[[ Provided information open ]]

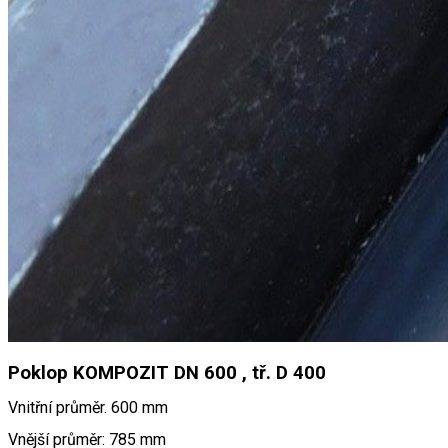
Poklop KOMPOZIT DN 600 , tř. D 400
Vnitřní průměr. 600 mm
Vnější průměr: 785 mm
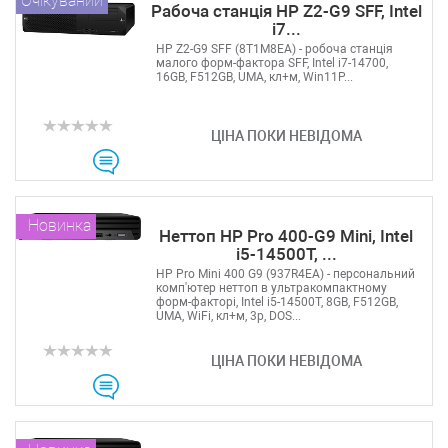
Очікуваний
Рабоча станція HP Z2-G9 SFF, Intel
i7...
HP Z2-G9 SFF (8T1M8EA) - робоча станція
малого форм-фактора SFF, Intel i7-14700,
16GB, F512GB, UMA, кл+м, Win11P...
ЦІНА ПОКИ НЕВІДОМА
Новинка
Неттоп HP Pro 400-G9 Mini, Intel
i5-14500T, ...
HP Pro Mini 400 G9 (937R4EA) - персональний
комп'ютер неттоп в ультракомпактному
форм-факторі, Intel i5-14500T, 8GB, F512GB,
UMA, WiFi, кл+м, 3р, DOS...
ЦІНА ПОКИ НЕВІДОМА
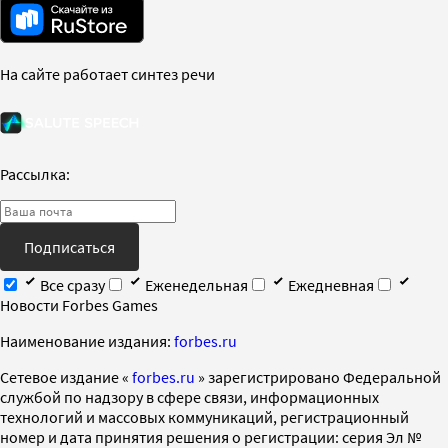
На сайте работает синтез речи
Рассылка:
Подписаться
Все сразу
Еженедельная
Ежедневная
Новости Forbes Games
Наименование издания:
forbes.ru
Cетевое издание «
forbes.ru
» зарегистрировано Федеральной
службой по надзору в сфере связи, информационных
технологий и массовых коммуникаций, регистрационный
номер и дата принятия решения о регистрации: серия Эл №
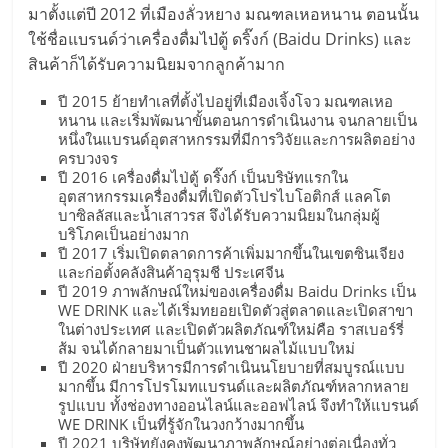
มาตั้งแต่ปี 2012 ที่เมืองลั่วหยาง มณฑลเหอหนาน ตอนนั้น
ลงทุน
ใช้ชื่อแบรนด์ว่าเครื่องดื่มไป่ตู้ ดริ๊งก์ (Baidu Drinks) และ
สินค้าก็ได้รับความนิยมจากลูกค้ามาก
น้อย
ปี 2015 ย้ายทำเลที่ตั้งไปอยู่ที่เมืองเจิ้งโจว มณฑลเหอ
หนาน และเริ่มพัฒนาขั้นตอนการดำเนินงาน จนกลายเป็น
หนึ่งในแบรนด์อุตสาหกรรมที่มีการวิจัยและการผลิตอย่าง
คืน
ครบวงจร
ปี 2016 เครื่องดื่มไป่ตู้ ดริ๊งก์ เป็นบริษัทแรกใน
ทุน
อุตสาหกรรมเครื่องดื่มที่เปิดตัวโปรไบโอติกส์ แลคโต
บาซิลลัสและน้ำเสาวรส จึงได้รับความนิยมในกลุ่มผู้
บริโภคเป็นอย่างมาก
ไว,
ปี 2017 เริ่มเปิดตลาดการค้าเพิ่มมากขึ้นในเขตซินเจียง
และก่อตั้งคลังสินค้าอุรุมชี ประเศจีน
ปี 2019 ภาพลักษณ์ใหม่ของเครื่องดื่ม Baidu Drinks เป็น
ที่
WE DRINK และได้เริ่มทยอยเปิดตัวสู่ตลาดและเปิดสาขา
ในต่างประเทศ และเปิดตัวผลิตภัณฑ์ใหม่คือ ราสเบอร์รี่
ส้ม จนได้กลายมาเป็นตัวแทนชาผลไม้แบบใหม่
ปรึกษา
ปี 2020 ฝ่ายบริหารมีการดำเนินนโยบายที่สมบูรณ์แบบ
มากขึ้น มีการโปรโมทแบรนด์และผลิตภัณฑ์หลากหลาย
รูปแบบ ทั้งช่องทางออนไลน์และออฟไลน์ จึงทำให้แบรนด์
การ
WE DRINK เป็นที่รู้จักในวงกว้างมากขึ้น
ปี 2021 บริษัทยังคงพัฒนาภาพลักษณ์อย่างต่อเนื่องทั่ว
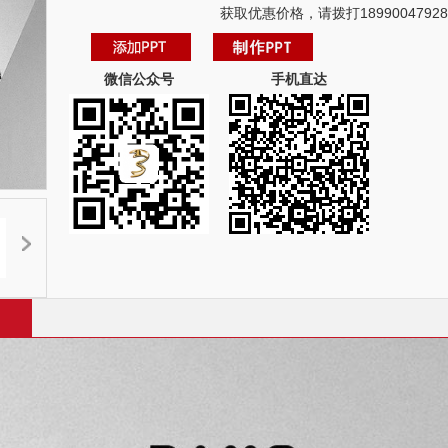
获取优惠价格，请拨打18990047928
微信公众号
手机直达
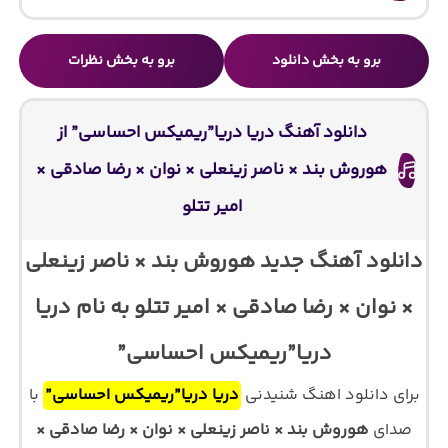
برو به بخش دانلود
برو به بخش نظرات
دانلود آهنگ دریا دریا”ریمیکس احساسی” از
هوروش بند × ناصر زینعلی × نوان × رضا صادقی ×
امیر تتلو
دانلود آهنگ جدید هوروش بند × ناصر زینعلی
× نوان × رضا صادقی × امیر تتلو به نام دریا
دریا”ریمیکس احساسی”
برای دانلود اهنگ شنیدنی
دریا دریا”ریمیکس احساسی”
با
صدای
هوروش بند × ناصر زینعلی × نوان × رضا صادقی ×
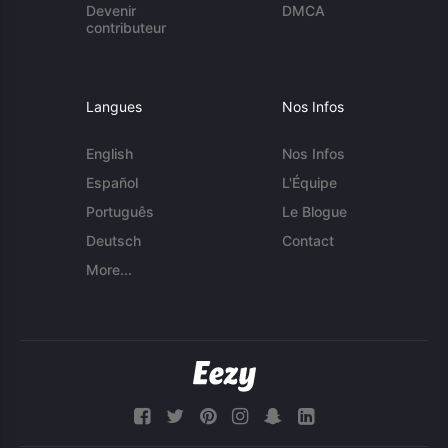
Devenir
DMCA
contributeur
Langues
Nos Infos
English
Nos Infos
Español
L'Équipe
Português
Le Blogue
Deutsch
Contact
More...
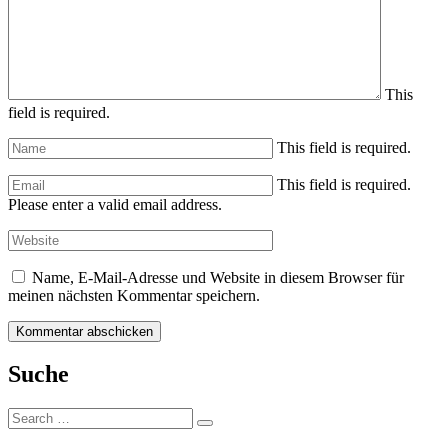
This
field is required.
This field is required.
This field is required.
Please enter a valid email address.
Name, E-Mail-Adresse und Website in diesem Browser für
meinen nächsten Kommentar speichern.
Suche
Search
Search
for:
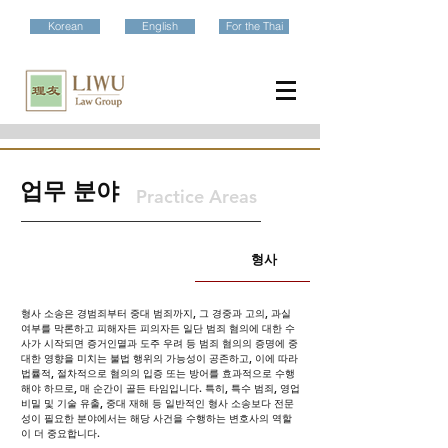
Korean
English
For the Thai
​업무 분야
Practice Areas
형사
형사 소송은 경범죄부터 중대 범죄까지, 그 경중과 고의, 과실
여부를 막론하고 피해자든 피의자든 일단 범죄 혐의에 대한 수
사가 시작되면 증거인멸과 도주 우려 등 범죄 혐의의 증명에 중
대한 영향을 미치는 불법 행위의 가능성이 공존하고, 이에 따라
법률적, 절차적으로 혐의의 입증 또는 방어를 효과적으로 수행
해야 하므로, 매 순간이 골든 타임입니다. 특히, 특수 범죄, 영업
비밀 및 기술 유출, 중대 재해 등 일반적인 형사 소송보다 전문
성이 필요한 분야에서는 해당 사건을 수행하는 변호사의 역할
이 더 중요합니다.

[[ Provided information closed ]]

The expected response is every entry above, repeated exactly, pictures removed.

## Expected output
Poklop KOMPOZIT DN 600 , tř. D 400
Vnitřní průměr. 600 mm
Vnější průměr: 785 mm
Очікуваний
Рабоча станція HP Z2-G9 SFF, Intel
i7...
HP Z2-G9 SFF (8T1M8EA) - робоча станція
малого форм-фактора SFF, Intel i7-14700,
16GB, F512GB, UMA, кл+м, Win11P...
ЦІНА ПОКИ НЕВІДОМА
Новинка
Неттоп HP Pro 400-G9 Mini, Intel
i5-14500T, ...
HP Pro Mini 400 G9 (937R4EA) - персональний
комп'ютер неттоп в ультракомпактному
форм-факторі, Intel i5-14500T, 8GB, F512GB,
UMA, WiFi, кл+м, 3р, DOS...
ЦІНА ПОКИ НЕВІДОМА
На сайте работает синтез речи
Рассылка:
Подписаться
Все сразу
Еженедельная
Ежедневная
Новости Forbes Games
Наименование издания:
forbes.ru
Cетевое издание «
forbes.ru
» зарегистрировано Федеральной
службой по надзору в сфере связи, информационных
технологий и массовых коммуникаций, регистрационный
номер и дата принятия решения о регистрации: серия Эл №
มาตั้งแต่ปี 2012 ที่เมืองลั่วหยาง มณฑลเหอหนาน ตอนนั้น
ลงทุน
ใช้ชื่อแบรนด์ว่าเครื่องดื่มไป่ตู้ ดริ๊งก์ (Baidu Drinks) และ
สินค้าก็ได้รับความนิยมจากลูกค้ามาก
น้อย
ปี 2015 ย้ายทำเลที่ตั้งไปอยู่ที่เมืองเจิ้งโจว มณฑลเหอ
หนาน และเริ่มพัฒนาขั้นตอนการดำเนินงาน จนกลายเป็น
หนึ่งในแบรนด์อุตสาหกรรมที่มีการวิจัยและการผลิตอย่าง
คืน
ครบวงจร
ปี 2016 เครื่องดื่มไป่ตู้ ดริ๊งก์ เป็นบริษัทแรกใน
ทุน
อุตสาหกรรมเครื่องดื่มที่เปิดตัวโปรไบโอติกส์ แลคโต
บาซิลลัสและน้ำเสาวรส จึงได้รับความนิยมในกลุ่มผู้
บริโภคเป็นอย่างมาก
ไว,
ปี 2017 เริ่มเปิดตลาดการค้าเพิ่มมากขึ้นในเขตซินเจียง
และก่อตั้งคลังสินค้าอุรุมชี ประเศจีน
ปี 2019 ภาพลักษณ์ใหม่ของเครื่องดื่ม Baidu Drinks เป็น
ที่
WE DRINK และได้เริ่มทยอยเปิดตัวสู่ตลาดและเปิดสาขา
ในต่างประเทศ และเปิดตัวผลิตภัณฑ์ใหม่คือ ราสเบอร์รี่
ส้ม จนได้กลายมาเป็นตัวแทนชาผลไม้แบบใหม่
ปรึกษา
ปี 2020 ฝ่ายบริหารมีการดำเนินนโยบายที่สมบูรณ์แบบ
มากขึ้น มีการโปรโมทแบรนด์และผลิตภัณฑ์หลากหลาย
รูปแบบ ทั้งช่องทางออนไลน์และออฟไลน์ จึงทำให้แบรนด์
การ
WE DRINK เป็นที่รู้จักในวงกว้างมากขึ้น
ปี 2021 บริษัทยังคงพัฒนาภาพลักษณ์อย่างต่อเนื่องทั่ว
获取优惠价格，请拨打18990047928
微信公众号
手机直达
برو به بخش دانلود
برو به بخش نظرات
دانلود آهنگ دریا دریا”ریمیکس احساسی” از
هوروش بند × ناصر زینعلی × نوان × رضا صادقی ×
امیر تتلو
دانلود آهنگ جدید هوروش بند × ناصر زینعلی
× نوان × رضا صادقی × امیر تتلو به نام دریا
دریا”ریمیکس احساسی”
برای دانلود اهنگ شنیدنی
دریا دریا”ریمیکس احساسی”
با
صدای
هوروش بند × ناصر زینعلی × نوان × رضا صادقی ×
Devenir
DMCA
contributeur
Langues
Nos Infos
English
Nos Infos
Español
L'Équipe
Português
Le Blogue
Deutsch
Contact
More...
This
field is required.
This field is required.
This field is required.
Please enter a valid email address.
Name, E-Mail-Adresse und Website in diesem Browser für
meinen nächsten Kommentar speichern.
Suche
Search
Search
for:
Korean
English
For the Thai
​업무 분야
Practice Areas
형사
형사 소송은 경범죄부터 중대 범죄까지, 그 경중과 고의, 과실
여부를 막론하고 피해자든 피의자든 일단 범죄 혐의에 대한 수
사가 시작되면 증거인멸과 도주 우려 등 범죄 혐의의 증명에 중
대한 영향을 미치는 불법 행위의 가능성이 공존하고, 이에 따라
법률적, 절차적으로 혐의의 입증 또는 방어를 효과적으로 수행
해야 하므로, 매 순간이 골든 타임입니다. 특히, 특수 범죄, 영업
비밀 및 기술 유출, 중대 재해 등 일반적인 형사 소송보다 전문
성이 필요한 분야에서는 해당 사건을 수행하는 변호사의 역할
이 더 중요합니다.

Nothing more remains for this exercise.